Despite taking its name from the terrible lizards, Dragon Teeth is no Jurassic Park. Where dinosaurs took centre stage in the 1990 novel, here they are classic Hitchcockian McGuffins that are—quite literally—part of the landscape. So, if you want a Michael Crichton novel about dinosaurs, step away from Dragon Teeth and go (re)read Jurassic Park or The Lost World. And if you want a history-driven Crichton novel, go back to 1999’s Timeline.
In a short Afterword, Crichton’s widow Sherri says the author—who died in 2008—began working on what would become Dragon Teeth back in 1974. Which could explain why it is highly reminiscent of Westworld: Crichton had debuted as a Hollywood director just the previous year, and the Wild West was obviously still on his mind.
If you must, think of Dragon Teeth as a bridge between Westworld, the Jurassic Park series, and Timeline, which also looked more to history than technology as a narrative vehicle.
Set in an America where “evolution” was still a dirty word, rudimentary gold-rush towns were booming, and large swathes of land were still being colonised amid prolonged conflict with Native American nations, Dragon Teeth is a coming-of-age story that seamlessly merges fact and fiction against a backdrop of pioneering palaeontology.
At the beginning of the novel, William Johnson, the main character, is the “gifted” if “badly spoilt” 18-year-old son of a shipping magnate, who had no qualms about wrecking a yacht he had “borrowed” since sailing would have been “utterly tedious to learn”. Shortly thereafter, he sets off on a life-changing journey into unchartered territory—because he was too proud and stupid to back down from a bet. In the following pages, he is abandoned by a paranoid palaeontology professor in “a locus of crime and vice”, bands together with a rival palaeontology professor helps discover fossils of the hitherto unknown “thundering lizard”, discovers honour, and protects the fossils almost single-handedly.
Unlike in real life, where palaeontologists Othniel Marsh and Edwin Cope spent their lives trying to outperform and undermine the other using any means necessary in a feud that left them miserable and financially ruined, the “Bone Wars” in Dragon Teeth have been condensed into one cut-throat summer.
The characters—including a range of the Wild West’s most famous names—are colourful, if cardboard Esque, and give context to a relatively unfamiliar time period. The research is evident, even if you ignore the three-page bibliography, and the science is visible in the detailed descriptions of dinosaurs and paleontological processes. The “Indian threat”, a reality of the clashes between settlers and Native Americans, is narrated from a sympathetic viewpoint, with most tribes portrayed favourably. And amid the adventure and history, are flashes of subtle humour.

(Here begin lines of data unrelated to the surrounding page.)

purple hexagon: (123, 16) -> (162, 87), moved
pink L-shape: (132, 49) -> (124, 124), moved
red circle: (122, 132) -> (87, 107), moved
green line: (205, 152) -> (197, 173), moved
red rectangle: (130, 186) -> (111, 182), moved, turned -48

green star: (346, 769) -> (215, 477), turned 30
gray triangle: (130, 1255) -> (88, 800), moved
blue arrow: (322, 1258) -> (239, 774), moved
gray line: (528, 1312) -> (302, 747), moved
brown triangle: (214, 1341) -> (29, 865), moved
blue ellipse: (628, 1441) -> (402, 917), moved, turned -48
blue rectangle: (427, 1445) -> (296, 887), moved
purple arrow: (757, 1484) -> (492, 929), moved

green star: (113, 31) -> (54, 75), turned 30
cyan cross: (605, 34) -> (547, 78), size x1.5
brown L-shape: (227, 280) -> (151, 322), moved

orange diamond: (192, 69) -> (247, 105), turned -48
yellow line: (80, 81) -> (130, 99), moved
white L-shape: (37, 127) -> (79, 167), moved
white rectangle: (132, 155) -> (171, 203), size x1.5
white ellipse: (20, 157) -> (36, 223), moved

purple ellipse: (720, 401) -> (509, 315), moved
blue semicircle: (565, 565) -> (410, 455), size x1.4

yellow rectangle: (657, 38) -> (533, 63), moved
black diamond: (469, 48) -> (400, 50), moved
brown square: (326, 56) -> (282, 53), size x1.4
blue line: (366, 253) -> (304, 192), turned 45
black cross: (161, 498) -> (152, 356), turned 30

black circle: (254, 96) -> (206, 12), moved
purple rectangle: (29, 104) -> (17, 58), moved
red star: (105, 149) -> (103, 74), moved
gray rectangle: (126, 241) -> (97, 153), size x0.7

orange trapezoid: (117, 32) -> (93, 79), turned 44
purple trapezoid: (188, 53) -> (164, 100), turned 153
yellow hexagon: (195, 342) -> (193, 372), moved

The sometimes-iffy writing can be excused if you consider that, maybe, this was an unfinished manuscript, left unpublished for a reason. Had Crichton planned to publish Dragon Teeth in his lifetime, I expect he would have fleshed out the characters, and fine-tuned the language.
However, lines like “They eventually could see nothing, and could only listen to the thundering hooves, the snorting and grunting, as the dark shapes hurtled past them, ceaselessly”—about a two-hour buffalo stampede—leave no doubt that you are reading a Crichton novel.
Overall, Dragon Teeth—which the National Geographic Channel is currently adapting for TV—is a fun summer read, just so long as you don’t expect Crichton’s “other dinosaur books”.